Prospect Lithium underscored the breakthrough:
“This inaugural shipment represents the first lithium salt ever produced in Zimbabwe and across Africa, marking a major step forward in regional mineral beneficiation and industrialisation.”
The milestone lands squarely within a tightening policy framework. In 2022, Zimbabwe banned exports of raw lithium ore, forcing miners to process into concentrates. Last year, the bar was raised again: from 2027, exports are expected to be in the form of lithium sulphate. A 10% tax on concentrates is already in place to push producers further up the value chain.
Authorities have backed policy with action. In February, government suspended lithium concentrate exports, only allowing limited volumes back under quotas as producers transition. The direction is clear, Zimbabwe wants lithium sulphate, not rocks, leaving its borders.

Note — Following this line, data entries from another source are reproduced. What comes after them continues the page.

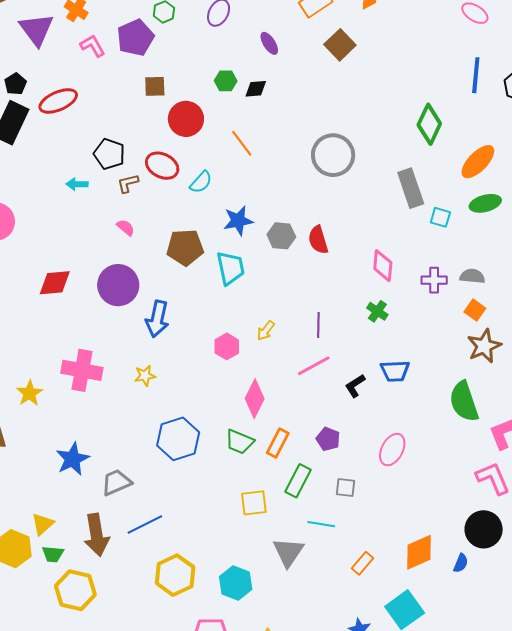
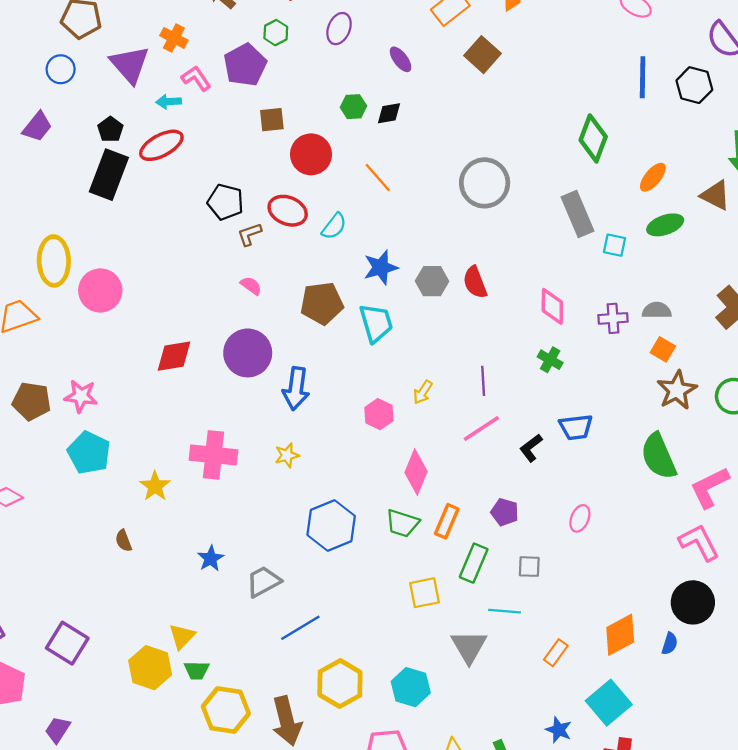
orange ellipse: (478, 162) -> (653, 177), size x0.7
cyan arrow: (77, 184) -> (169, 102), moved
pink ellipse: (392, 450) -> (580, 518), size x0.7
blue star: (73, 459) -> (211, 558), size x0.7
brown arrow: (97, 535) -> (287, 721), moved

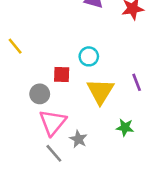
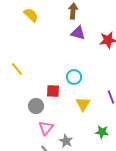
yellow triangle: (100, 91) -> (83, 104), size x0.7
pink triangle: (53, 122) -> (46, 128), size x0.7

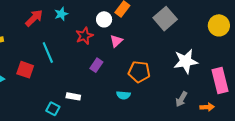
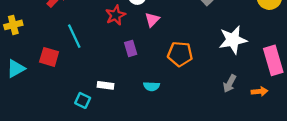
purple rectangle: (96, 65) -> (131, 48), turned -48
cyan semicircle: (123, 95) -> (151, 86), moved

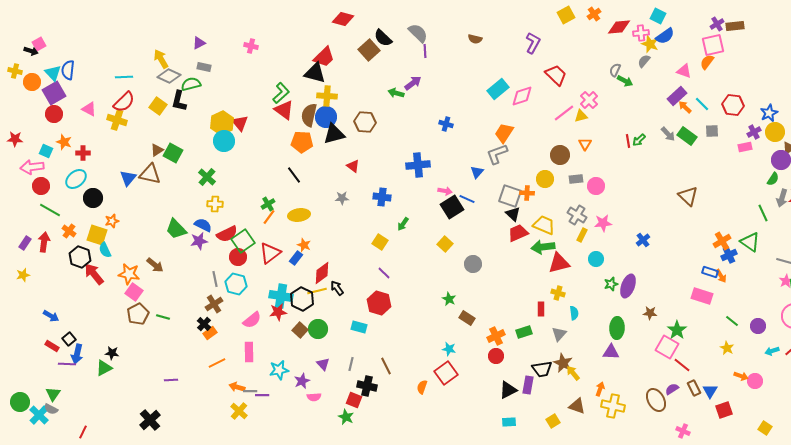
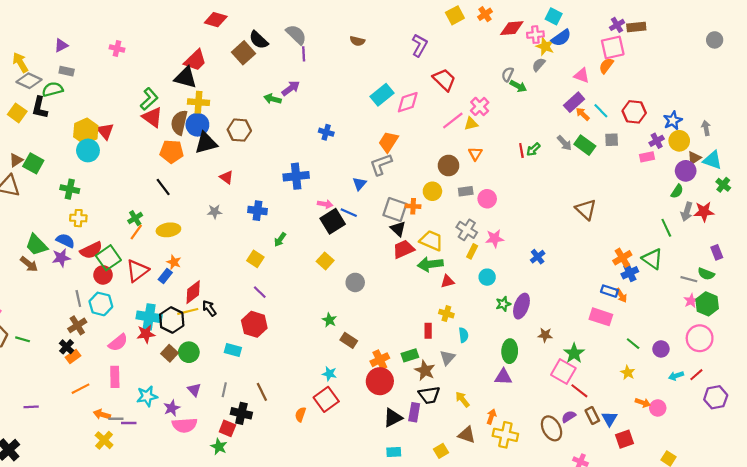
green cross: (207, 177) -> (70, 189), turned -30
red triangle: (559, 263) -> (447, 281), size x0.6
brown arrow: (155, 265) -> (29, 264), moved
red circle: (496, 356) -> (380, 381), size x1.6
brown star: (563, 363) -> (425, 370), moved
pink semicircle: (314, 397) -> (185, 425), size x1.6

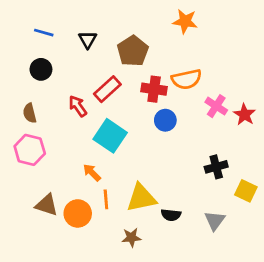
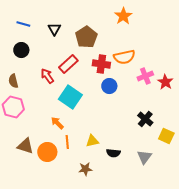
orange star: (185, 21) -> (123, 16), turned 30
pink cross: (216, 106) -> (145, 76), turned 35
black cross: (216, 167) -> (145, 119), turned -35
yellow triangle: (141, 198) -> (92, 141), size x0.6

Arcadia is now the proof point.
Backed by Huayou Cobalt, the project positions Zimbabwe within a global race where demand for lithium sulphate is accelerating, driven by electric vehicle production and energy storage systems. For investors, it signals that Zimbabwe is not just resource-rich, but increasingly processing-capable.
But beyond boardrooms and balance sheets, the shift carries real domestic stakes. Higher-value processing means more jobs in plant operations, logistics, and technical services. It also opens space for downstream industries, from chemical handling to battery-related manufacturing, with potential knock-on effects for skills development and local supply chains.
Still, the path is not without risk. Producing lithium sulphate at scale requires stable electricity, consistent feedstock, and sustained capital, areas where Zimbabwe’s mining sector has historically faced pressure. Any disruption in power or policy consistency could quickly erode the gains now being celebrated.
For now, though, the signal to the market is unmistakable: Zimbabwe is no longer content being a pit stop in the lithium story, it wants a seat at the table where value is created.
Because in today’s mineral economy, the real competition is no longer about who has lithium. It’s about who can process it, and keep the value at home.